Эгвейн взглянула вперед, на юг, в направлении Тар Валона. Белые стены сверкали в свете далекой, ущербной луны, и освещенные окна отбрасывали на город тихое сияние, словно весь остров обнимал саидар. Белая Башня видна была даже в темноте – белая масса, блистающая в лунном свете. Что-то пронеслось через лунный диск, и ее дыхание пресеклось. На мгновение Эгвейн подумала, что это был Драгкар – недоброе предвестье, особенно этой ночью. Всего лишь летучая мышь, решила она. Весна, должно быть, уже близко, вот летучие мыши и повылезали наружу. Поплотнее запахивая плащ, она вглядывалась в город, придвигавшийся все ближе. Ближе.
Когда высокие стены Северной Гавани замаячили перед лодкой, гребцы стали табанить веслами, чтобы не удариться носом о стену у входа в гавань. Эгвейн чуть не протянула руку, чтобы оттолкнуться от белого камня, прежде чем лодка коснется стены. Глухой стук от удара, несомненно, был бы услышан солдатами-караульными. Весла, однако, издали лишь тихий журчащий звук, табаня, и лодка остановилась так, что Эгвейн могла прикоснуться к перегораживающей вход в гавань массивной железной цепи, хорошо смазанные тяжелые звенья которой слабо поблескивали под луной.
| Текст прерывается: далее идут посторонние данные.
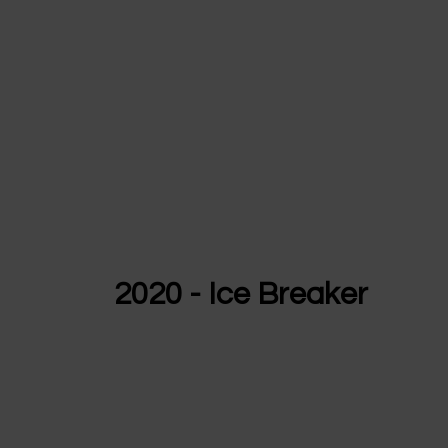
2020 - Ice Breaker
Впрочем, ей незачем было касаться их. И также незачем было мешкать. Обнимая саидар, она почти не заметила потока наполнившей ее жизни, оставляя необходимые плетения. Земля, Огонь и Воздух окутали цепь; Земля и Огонь коснулись ее. Черный металл вспыхнул белизной по всей ширине устья гавани.
Она едва успела осознать, что кто-то обнимает Источник невдалеке от нее, на вершине стены; затем что-то ударилось в лодку, ударило ее, и она вдруг поняла, что вокруг, заполняя ей нос и рот, плещется холодная вода. Темнота.
Эгвейн почувствовала под собой твердую поверхность. Она слышала женские голоса. Возбужденные голоса.
– Ты знаешь, кто это?
– Ну-ну. Мы, похоже, получили этой ночью гораздо больше, чем рассчитывали.
Что-то прижали к ее рту, и внутрь просочилось тепло, у него был слабый привкус мяты. Она конвульсивно глотнула и содрогнулась, внезапно осознав, насколько промерзла. Ее глаза открылись.
И сосредоточились на лице женщины, придерживавшей ее голову и поднесшей кружку к ее губам. Фонари, которые держали столпившиеся вокруг солдаты, давали достаточно света, чтобы Эгвейн ясно разглядела его. Безвозрастное лицо. Она находилась в Северной Гавани.
– Ну вот, девочка, – ободряюще проговорила Айз Седай. – Выпей все до дна. Здесь довольно сильная доза для такого случая.
Эгвейн попыталась оттолкнуть кружку, попыталась обнять са-идар, но почувствовала, что соскальзывает обратно в темноту. Они ее ждали. Ее предали. Но кто?